F. Les dispositions de cette Convention ne seront pas applicables aux personnes dont on aura des raisons sérieuses de penser :

 

 

. . .

 

b) Qu’elles ont commis un crime grave de droit commun en dehors du pays d’accueil avant d’y être admises comme réfugiés;

 

F. The provisions of this Convention shall not apply to any person with respect to whom there are serious reasons for considering that:

 

. . .

 

(b) He has committed a serious non‑political crime outside the country of refuge prior to his admission to that country as a refugee;

 

 

 

[39]           Le demandeur affirme que la Commission n’a pas procédé à une analyse des équivalents en droit criminel canadien de ses déclarations de culpabilité aux États‑Unis pour déterminer si les crimes qu’il avait commis étaient des crimes graves au sens de l’alinéa 1Fb). Selon le demandeur, cette omission constitue une erreur de droit. À l’appui de cet argument, il cite deux décisions. Dans Raina c Canada (Ministre de la Citoyenneté et de l’Immigration), 2011 CF 19, [2011] ACF no 247, la juge Elizabeth Heneghan a conclu que « [l]’omission d’appliquer correctement le critère pour déterminer l’équivalence des infractions criminelles dans le cadre de l’alinéa 1(F)b) de la Convention constitue une erreur susceptible de contrôle » (au paragraphe 7). Au paragraphe 8, la juge Heneghan a renvoyé à une décision antérieure, Hill c Canada (Ministre de l’Emploi et de l’Immigration) (1987), 73 NR 315, [1987] ACF no 47 (CA) dans laquelle étaient énoncés les critères servant à déterminer l’équivalence des infractions :

Il me semble que, étant donné la présence des termes « qui constitue [...] une infraction [...] au Canada », l’équivalence peut être établie de trois manières : tout d’abord, en comparant le libellé précis des dispositions de chacune des lois par un examen documentaire et, s’il s’en trouve de disponible, par le témoignage d’un expert ou d’experts du droit étranger pour dégager, à partir de cette preuve, les éléments essentiels des infractions respectives; en second lieu, par l’examen de la preuve présentée devant l’arbitre, aussi bien orale que documentaire, afin d’établir si elle démontrait de façon suffisante que les éléments essentiels de l’infraction au Canada avaient été établis dans le cadre des procédures étrangères, que les mêmes termes soient ou non utilisés pour énoncer ces éléments dans les actes introductifs d’instance ou dans les dispositions légales; en troisième lieu, au moyen d’une combinaison de cette première et de cette seconde démarches.

 

 

[40]           Ainsi, contrairement à ce que prétend le demandeur, la décision Raina, précitée, n’indique pas que le défaut de procéder à une analyse constitue une erreur susceptible de révision, mais plutôt que c’est l’application incorrecte de ce critère, si tant est qu’il est appliqué, qui constitue une erreur susceptible de révision.
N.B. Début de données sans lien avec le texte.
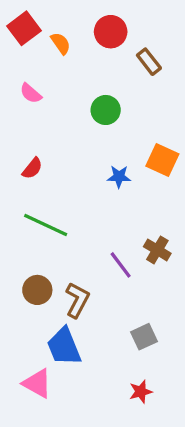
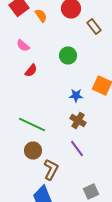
red semicircle: (32, 168) -> (31, 70), moved
brown cross: (157, 250) -> (78, 120), moved
brown circle: (37, 290) -> (33, 150), moved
Il y a également lieu de signaler que, dans Canada (Ministre de la Citoyenneté et de l’Immigration) c Pulido Diaz, 2011 CF 738, [2011] ACF no 926, au paragraphe 13, le juge Michael Phelan a fait observer que, dans l’arrêt Hill, précité, la Cour d’appel fédérale n’avait pas traité de l’alinéa 1Fb), ce qui semble donner à penser que l’analyse de l’équivalence n’est pas exigée lorsqu’il s’agit de rendre une décision fondée sur l’alinéa 1Fb) (comme nous le verrons plus loin).

 

[41]           L’autre décision invoquée par le demandeur est Iliev c Canada (Ministre de la Citoyenneté et de l’Immigration), 2005 CF 395, [2005] ACF no 493. Là encore, contrairement à ce que prétend le demandeur, l’erreur susceptible de révision dans l’affaire Iliev, précitée, n’était pas celle de ne pas avoir procédé à l’analyse des équivalences. La juge Heneghan a plutôt conclu que « [l]e problème que soulève la conclusion de la Commission à cet égard est que cette conclusion a été tirée sans quaucune preuve nait été présentée au sujet de l’équivalence entre le droit criminel bulgare et le droit criminel canadien » (au paragraphe 6). Ainsi, l’erreur susceptible de révision mentionnée dans la décision Iliev, précitée, était le fait que la décision avait été rendue sans qu’aucune preuve ne soit présentée.

 

[42]           Pour revenir au cas qui nous occupe, la Commission a clairement énoncé les motifs sur lesquels elle s’était fondée pour conclure que le demandeur avait été déclaré coupable de crimes graves (au paragraphe 18) :

Pour parvenir à cette conclusion, je me suis appuyé dans une large mesure sur les observations et la réponse de la conseil du ministre. J’ai notamment été guidé par son analyse de ce qui constitue un crime grave au Canada, et je souscris à son opinion. Je conclus que les crimes commis par le demandeur d’asile sont des crimes graves au sens du droit canadien [...] [Non souligné dans l’original.]

 

 

[43]           Ainsi, même si elle n’a pas procédé à une analyse de l’équivalence comme telle, la Commission s’est fondée sur les observations formulées par le défendeur pour conclure que les déclarations de culpabilité dont le demandeur avait fait l’objet aux États‑Unis se rapportaient à des crimes graves. Dans ses observations, le ministre a mentionné les antécédents criminels du demandeur aux États‑Unis dont il était fait état dans un relevé provenant des services de renseignements criminels américains. Ce relevé était joint à l’avis présenté par le ministre le 19 mai 2011 pour signifier son intention d’intervenir. Sur ce relevé, il était indiqué que le demandeur avait été accusé en 1998 de l’infraction visée à l’article « PL 120.05 SUB 02 » et, en 2004, de celle prévue à l’article « PL 220.39 SUB 01 ».

 

[44]           Dans ses observations, le ministre a expliqué que, si elle avait été commise au Canada, l’infraction visée à l’article PL 120.05 SUB 02 des lois de l’État de New York équivaudrait à l’infraction prévue à l’article 267 du Code criminel, en l’occurrence agression armée ou infliction de lésions corporelles. Il s’agit au Canada d’un acte criminel dont l’auteur est passible d’un emprisonnement maximal de dix ans. De plus, si elle avait été commise au Canada l’infraction prévue à l’article PL 220.39 SUB 01 des lois de l’État de New York équivaudrait à celle prévue au paragraphe 5(1) de la Loi réglementant certaines drogues et autres substances, en l’occurrence trafic d’une substance prévue à l’annexe 1 (cocaïne). Il s’agit au Canada d’un acte criminel dont l’auteur est passible d’un emprisonnement à perpétuité.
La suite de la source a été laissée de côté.